BBC guest in apology after using racial slur live on air

BBC Broadcasting House on Belfast’s Ormeau Avenue
BBC Broadcasting House on Belfast’s Ormeau Avenue
Andrew Madden

By Andrew Madden

The BBC has apologised after a commentator on Good Morning Ulster used the n-word live on air.

The racial slur was said by agriculture expert Richard Halleron during a segment on the potential culling of 45,000 dairy cows in Northern Ireland in the event of a no-deal Brexit.

Mr Halleron said: "Northern Ireland is more than self-sufficient, certainly where dairy and beef is concerned. We as part of the UK, feed the rest of the UK. But the n****r in the wood pile would be imports..."

The commentator continued speaking for several seconds before presenter Karen Patterson cut him off.

"Okay, Richard. I think we're going to leave for now, we're going to have to apologise for that turn of phrase that you used during your answer there," she said.

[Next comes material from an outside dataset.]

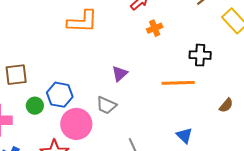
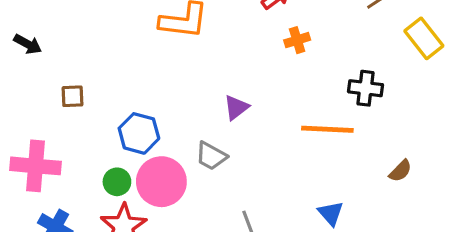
brown square: (16, 75) -> (72, 96), size x0.7
green circle: (35, 106) -> (117, 182), moved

When contacted by the Belfast Telegraph, Mr Halleron said he did not mean to offend anyone.

"It was a live radio interview. I do not have a racist bone in my body. I can't even remember saying it and If I offended anyone I am truly apologetic," he said.

Several listeners took to social media to express their shock.

One wrote on Twitter: "Just heard a commentator on Good Morning Ulster make a horrendous racial slur while talking about culling cows in Northern Ireland. Couldn’t believe my ears! I can imagine the host's shock! They swiftly dealt with him."

Another said: "A section on culling cattle, nothing controversial here."

In a statement, BBC Northern Ireland spokesperson said: “We issued an on air apology to listeners at the end of the interview.”